“Siamo in ritardo nell’attenzione ai più sofferenti e ai più deboli: ammetto qualche mia responsabilità”. Parola del ministro del Lavoro Elsa Fornero, che ha commentato così la poca tutela dei più disagiati, pur definendo tollerabili i costi sociali della crisi. Poi ha lanciato l’allarme su un possibile acuirsi di condizioni di lavoro “sommerse” e ha attaccato il precariato. “Considerato il grave momento di recessione – si è giustificata Elsa Fornero – trovare risorse per ammortizzatori non è stato facile, ne abbiamo trovate poche, una parte è stata chiesta direttamente ai lavoratori e alle imprese”. Per il ministro del Welfare i costi sociali sono poco rilevanti: “A una valutazione serena si tratta di costi tollerabili rispetto ai risultati attesi, di grande importanza”. Il governo, ha spiegato ancora il ministro, “ha puntato sul rigore necessario per uscire dalla crisi pensando a una crescita a breve che non è avuta e si è pensato che ci sarebbe stata più attenzione ai segmenti più deboli”. Poi ha aggiunto: “Sotto questo profilo forse siamo in ritardo, va data una maggiore attenzione ai più sofferenti e ai più deboli, va data maggiore fiducia che è una cosa che non si compra sui mercati”.

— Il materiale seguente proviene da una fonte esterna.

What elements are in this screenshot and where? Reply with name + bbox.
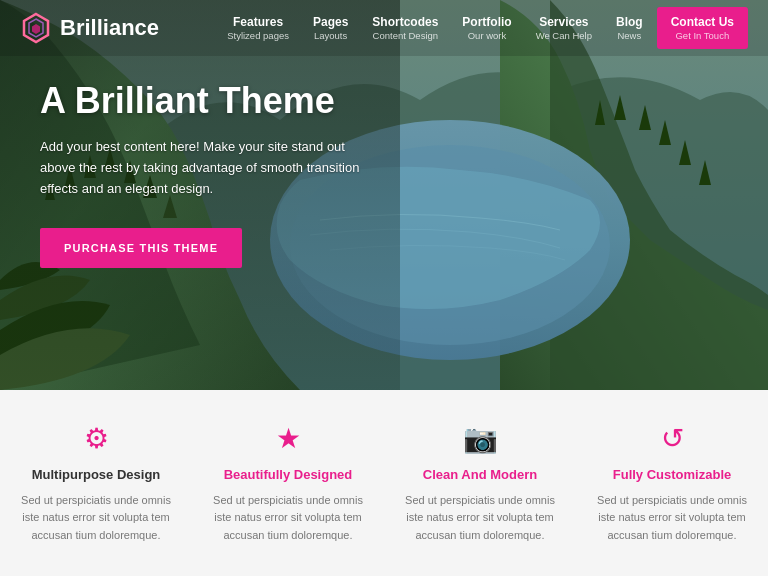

Sul lavoro in generale ha avvisato che potrebbe aumentare i lavoratori senza contratti: “Esiste il rischio di spingere verso il nero alcune occupazioni, pensiamo questo rischio debba essere colto ma credo sia piccolo e il paese deve affrontarlo”. La riforma del mercato del lavoro non è piaciuta molto al ministro: “Farla nel momento peggiore della crisi non è una cosa semplice e lo sappiamo. Io e i miei collaboratori ci siamo chiesti varie volte perché. Abbiamo riflettuto e siamo arrivati alla conclusione che quando si tratta di raggiungere un equilibrio tra interessi contrapposti è molto difficile”. Infine la Fornero si scagli contro la precarietà: ”Sottolineo 25 volte l’affermazione di Confcooperative in cui si definisce miope quell’impresa che pensa di trarre vantaggio dalla precarietà. Questa non conduce a produttività elevata, il ricambio costante dei lavoratori non si associa a investimento sui lavoratori stessi, una relazione più stabile, più a lungo termine, invoglia alla partecipazione, a lavoratori competenti, con più professionalità, che effettuano scelte”.